“Thirty seconds to mark,” says the train, its monotone, automated voice sounding its annual proximity alert.
Dr. Anthony Hesychyz braces himself against the cold, dark glass, heavily modified reach extender in one hand, the window’s latch in the other. Hints of sunlight emerge as the dwindling edge of the dark forest slaps against the windows.
“Exiting woodland tunnel,” says the train.
In one swift motion, Dr. Hesychyz opens the window and thrusts the reach extender through the aperture, lowering the collection apparatus as close as he dares to the ground without risking its integrity.
He smells the wrongness before he sees it, pre-train memories of campfires gone wrong conjured by the scents wafting through the window. He squeezes his head through the opening, as if being outside will somehow erase the fire-ravaged field. Hot tears well up in his eyes from the acridness of the smoke.
There’s a cough from the bed behind him, a clearing of the throat against an edematous airway.
“What’s wrong son?” his father asks.
Anthony gapes at the now dead space that formerly nurtured his father’s life-saving foxgloves, his only source of anti-arrhythmic-producing flowers on the perpetual rail.
The retrieval device falls from his hand and smashes to pieces on the tracks. Anthony barely pulls his head inside and closes the window before the forest tunnel resumes.
“I… I’m sorry, Dad—no heart medicine this year.”
His father coughs again, but smiles weakly. “That’s okay. I’m tired of this train anyhow.”

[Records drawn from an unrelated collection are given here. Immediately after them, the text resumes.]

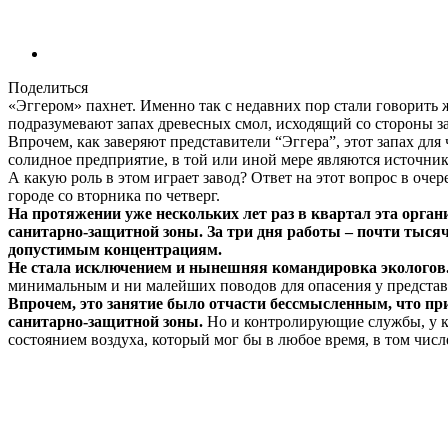
Поделиться
«Эггером» пахнет. Именно так с недавних пор стали говорить 
подразумевают запах древесных смол, исходящий со стороны з
Впрочем, как заверяют представители “Эггера”, этот запах для
солидное предприятие, в той или иной мере являются источник
А какую роль в этом играет завод? Ответ на этот вопрос в оч
городе со вторника по четверг.
На протяжении уже нескольких лет раз в квартал эта орган
санитарно-защитной зоны. За три дня работы – почти тысяча
допустимым концентрациям.
Не стала исключением и нынешняя командировка экологов
минимальным и ни малейших поводов для опасения у предста
Впрочем, это занятие было отчасти бессмысленным, что при
санитарно-защитной зоны.
Но и контролирующие службы, у кот
состоянием воздуха, который мог бы в любое время, в том чис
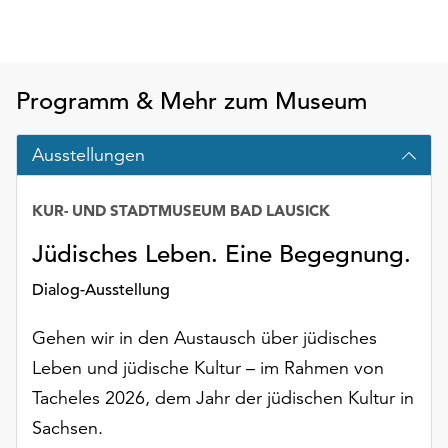
am
Ende
der
Seite
Programm & Mehr zum Museum
die
Schaltfläche
„Cookie-
Ausstellungen
Einstellungen“
zur
KUR- UND STADTMUSEUM BAD LAUSICK
Verfügung.
Funktionale
Jüdisches Leben. Eine Begegnung.
Cookies
werden
Dialog-Ausstellung
auch
ohne
Gehen wir in den Austausch über jüdisches
Ihr
Leben und jüdische Kultur – im Rahmen von
Einverständnis
Tacheles 2026, dem Jahr der jüdischen Kultur in
weiterhin
ausgeführt.
Sachsen.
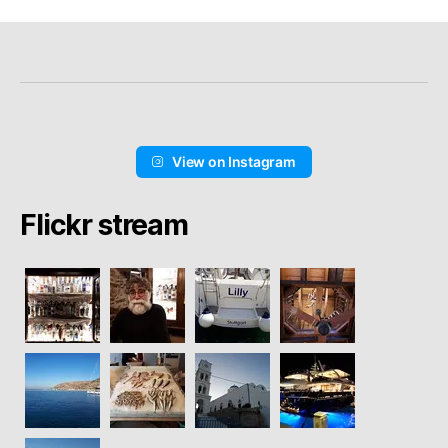
View on Instagram
Flickr stream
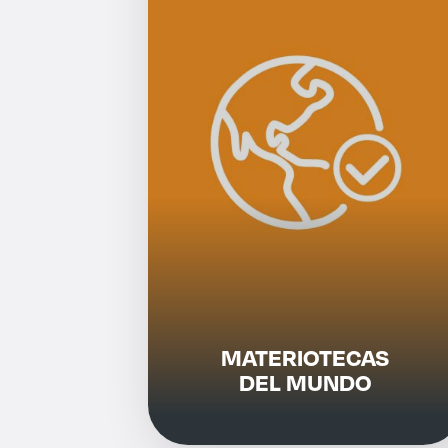
MATERIOTECAS
DEL MUNDO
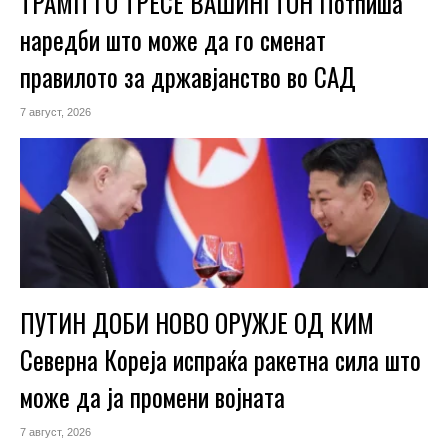
ТРАМП ГО ТРЕСЕ ВАШИНГТОН Потпиша
наредби што може да го сменат
правилото за државјанство во САД
7 август, 2026
ПУТИН ДОБИ НОВО ОРУЖЈЕ ОД КИМ
Северна Кореја испраќа ракетна сила што
може да ја промени војната
7 август, 2026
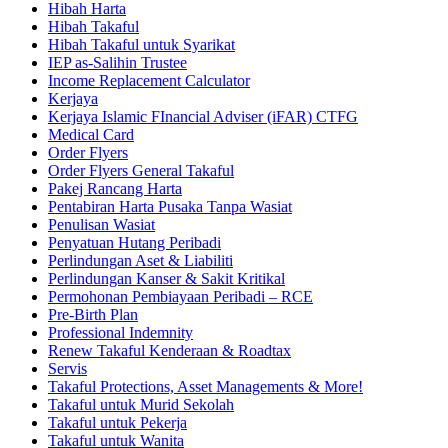
Hibah Harta
Hibah Takaful
Hibah Takaful untuk Syarikat
IEP as-Salihin Trustee
Income Replacement Calculator
Kerjaya
Kerjaya Islamic FInancial Adviser (iFAR) CTFG
Medical Card
Order Flyers
Order Flyers General Takaful
Pakej Rancang Harta
Pentabiran Harta Pusaka Tanpa Wasiat
Penulisan Wasiat
Penyatuan Hutang Peribadi
Perlindungan Aset & Liabiliti
Perlindungan Kanser & Sakit Kritikal
Permohonan Pembiayaan Peribadi – RCE
Pre-Birth Plan
Professional Indemnity
Renew Takaful Kenderaan & Roadtax
Servis
Takaful Protections, Asset Managements & More!
Takaful untuk Murid Sekolah
Takaful untuk Pekerja
Takaful untuk Wanita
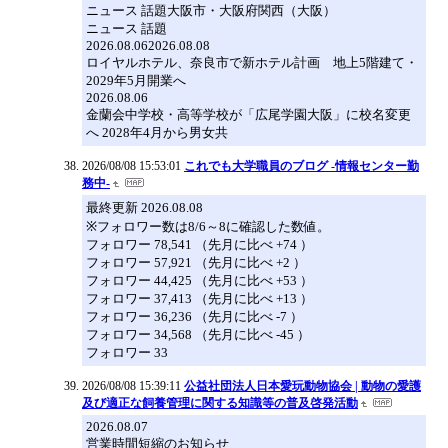
ニュース 話題大阪市・大阪府関西（大阪）
ニュース 話題
2026.08.062026.08.08
ロイヤルホテル、奈良市で新ホテル計画 地上5階建て・
2029年5月開業へ
2026.08.06
金蘭会中学校・高等学校が「広尾学園大阪」に校名変更
へ 2028年4月から男女共
2026/08/08 15:53:01
これでも大学職員のブログ -情報センター勤
務中-
最終更新 2026.08.08
※フォロワー数は8/6～8に確認した数値。
フォロワー 78,541 （先月に比べ +74 ）
フォロワー 57,921 （先月に比べ +2 ）
フォロワー 44,425 （先月に比べ +53 ）
フォロワー 37,413 （先月に比べ +13 ）
フォロワー 36,236 （先月に比べ -7 ）
フォロワー 34,568 （先月に比べ -45 ）
フォロワー 33
2026/08/08 15:39:11
公益社団法人日本愛玩動物協会 | 動物の愛護
及び適正な飼養管理に関する知識等の普及啓発活動
2026.08.07
営業時間短縮のお知らせ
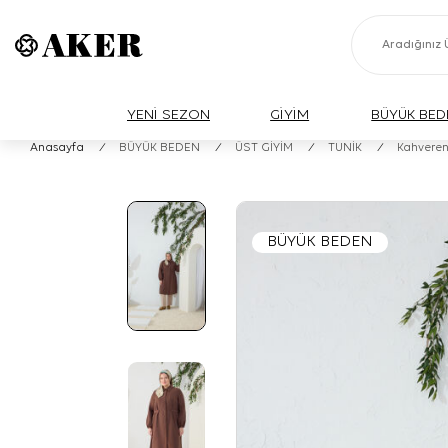
YENİ SEZON
GİYİM
BÜYÜK BED
Anasayfa
/
BÜYÜK BEDEN
/
ÜST GİYİM
/
TUNİK
/
Kahvereng
BÜYÜK BEDEN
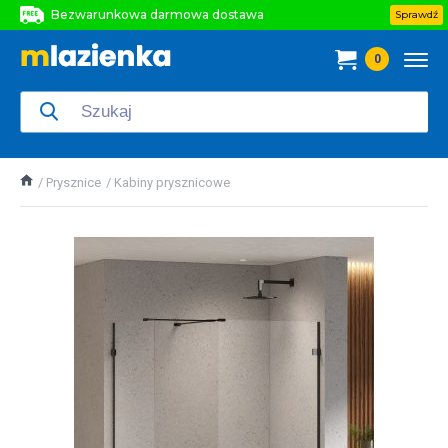
Bezwarunkowa darmowa dostawa
Sprawdź
Bezwarunkowa darmowa dostawa
0
Bezwarunkowa darmowa dostawa
Prysznice
Kabiny prysznicowe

Anthony’s chest sinks and he wonders if this is how his father feels all the time—a heart contracting too weakly to push blood forward.
“Prop me up when we pass the ocean,” his father says. “I’d like to see it one last time.”
Anthony nods. He can’t blame these tears on the smoke.
______________________
Jason P. Burnham is an infectious diseases physician and clinical researcher. He loves many things, among them sci-fi, his wife, sons, and dog, metal music, Rancho Gordo beans, and equality (not necessarily in that order).
This month’s Pete Wood Challenge was to write a 200- to 300-word flash fiction SF/F story that takes place on Earth and involves a train, and specifically a mechanical train of some sort, not a wagon or mule train. To quote Pete: “Amtrak, boxcar, steam locomotive, post-Apocalyptic Snowpiercer type, I don’t care,” but the story must take place on a train.